▶ _WHAT TO PRODUCE_: Transcribe the listing below word for word but skip its images.

***** GIVEN RECORDS

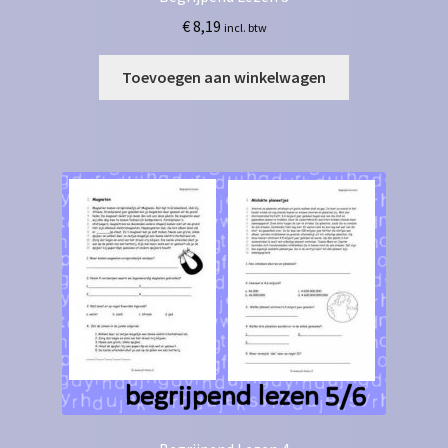
€
8,19
incl. btw
Toevoegen aan winkelwagen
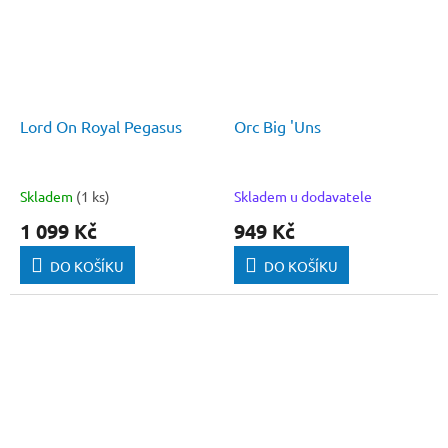
Lord On Royal Pegasus
Orc Big 'Uns
Skladem
(1 ks)
Skladem u dodavatele
1 099 Kč
949 Kč
DO KOŠÍKU
DO KOŠÍKU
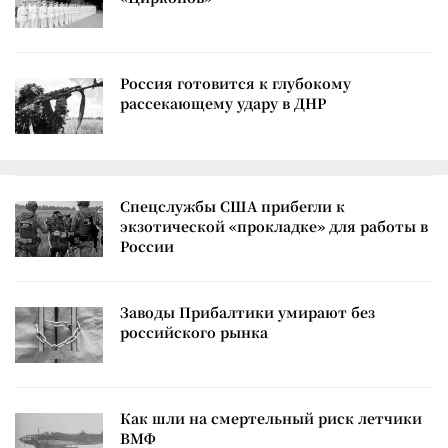
Россия готовится к глубокому
рассекающему удару в ДНР
Спецслужбы США прибегли к
экзотической «прокладке» для работы в
России
Заводы Прибалтики умирают без
российского рынка
Как шли на смертельный риск летчики
ВМФ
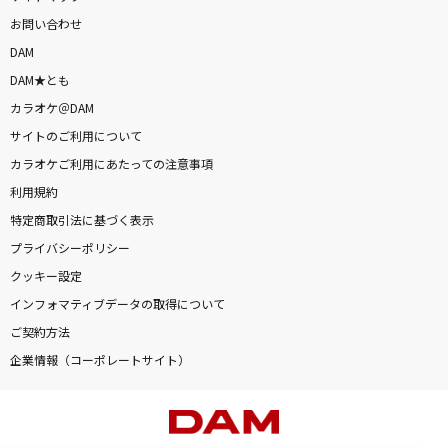
お問い合わせ
DAM
DAM★とも
カラオケ＠DAM
サイトのご利用について
カラオケご利用にあたっての注意事項
利用規約
特定商取引法に基づく表示
プライバシーポリシー
クッキー設定
インフォマティブデータの取得について
ご契約方法
企業情報（コーポレートサイト）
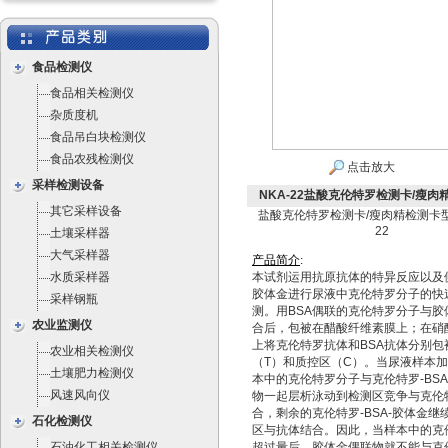
食品检测仪
食品相关检测仪
杂质度机
食品吊白块检测仪
食品农残检测仪
点击放大
采样检测设备
NKA-22盐酸克伦特罗检测卡/瘦肉
其它采样设备
盐酸克伦特罗检测卡/瘦肉精检测卡型
22
土壤采样器
大气采样器
产
品
简
介
:
水质采样器
本试剂运用抗原抗体的特异反应以及
胶体金进行尿液中克伦特罗分子的快
采样钢瓶
测。用BSA偶联的克伦特罗分子与胶
农业监测仪
合后，包被在醋酸纤维素膜上；在硝
上将克伦特罗抗体和BSA抗体分别包
农业相关检测仪
（T）和质控区（C）。当尿液样本
土壤肥力检测仪
本中的克伦特罗分子与克伦特罗-BSA
风速风向仪
物一起层析泳动到检测区竞争与克伦
合，剩余的克伦特罗-BSA-胶体金继
石化检测仪
区与抗体结合。因此，当样本中的克
石油化工相关检测仪
超过量后，胶体金偶联物就不能与克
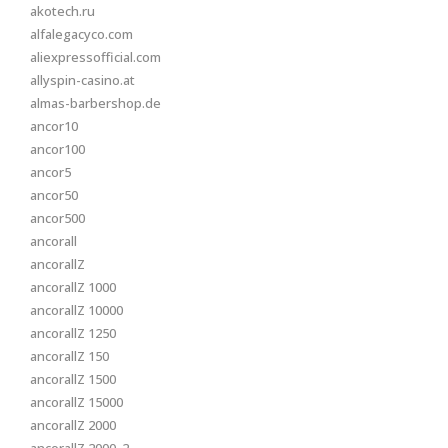
akotech.ru
alfalegacyco.com
aliexpressofficial.com
allyspin-casino.at
almas-barbershop.de
ancor10
ancor100
ancor5
ancor50
ancor500
ancorall
ancorallZ
ancorallZ 1000
ancorallZ 10000
ancorallZ 1250
ancorallZ 150
ancorallZ 1500
ancorallZ 15000
ancorallZ 2000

**********

▶ _RESULT OF THIS TASK_:
€
8,19
incl. btw
Toevoegen aan winkelwagen
Lord On Royal Pegasus
Orc Big 'Uns
Skladem
(1 ks)
Skladem u dodavatele
1 099 Kč
949 Kč
DO KOŠÍKU
DO KOŠÍKU
Россия готовится к глубокому
рассекающему удару в ДНР
Спецслужбы США прибегли к
экзотической «прокладке» для работы в
России
Заводы Прибалтики умирают без
российского рынка
Как шли на смертельный риск летчики
ВМФ
お問い合わせ
DAM
DAM★とも
カラオケ＠DAM
サイトのご利用について
カラオケご利用にあたっての注意事項
利用規約
特定商取引法に基づく表示
プライバシーポリシー
クッキー設定
インフォマティブデータの取得について
ご契約方法
企業情報（コーポレートサイト）
食品检测仪
食品相关检测仪
杂质度机
食品吊白块检测仪
食品农残检测仪
点击放大
采样检测设备
NKA-22盐酸克伦特罗检测卡/瘦肉
其它采样设备
盐酸克伦特罗检测卡/瘦肉精检测卡型
22
土壤采样器
大气采样器
产
品
简
介
:
水质采样器
本试剂运用抗原抗体的特异反应以及
胶体金进行尿液中克伦特罗分子的快
采样钢瓶
测。用BSA偶联的克伦特罗分子与胶
农业监测仪
合后，包被在醋酸纤维素膜上；在硝
上将克伦特罗抗体和BSA抗体分别包
农业相关检测仪
（T）和质控区（C）。当尿液样本
土壤肥力检测仪
本中的克伦特罗分子与克伦特罗-BSA
风速风向仪
物一起层析泳动到检测区竞争与克伦
合，剩余的克伦特罗-BSA-胶体金继
石化检测仪
区与抗体结合。因此，当样本中的克
石油化工相关检测仪
超过量后，胶体金偶联物就不能与克
akotech.ru
alfalegacyco.com
aliexpressofficial.com
allyspin-casino.at
almas-barbershop.de
ancor10
ancor100
ancor5
ancor50
ancor500
ancorall
ancorallZ
ancorallZ 1000
ancorallZ 10000
ancorallZ 1250
ancorallZ 150
ancorallZ 1500
ancorallZ 15000
ancorallZ 2000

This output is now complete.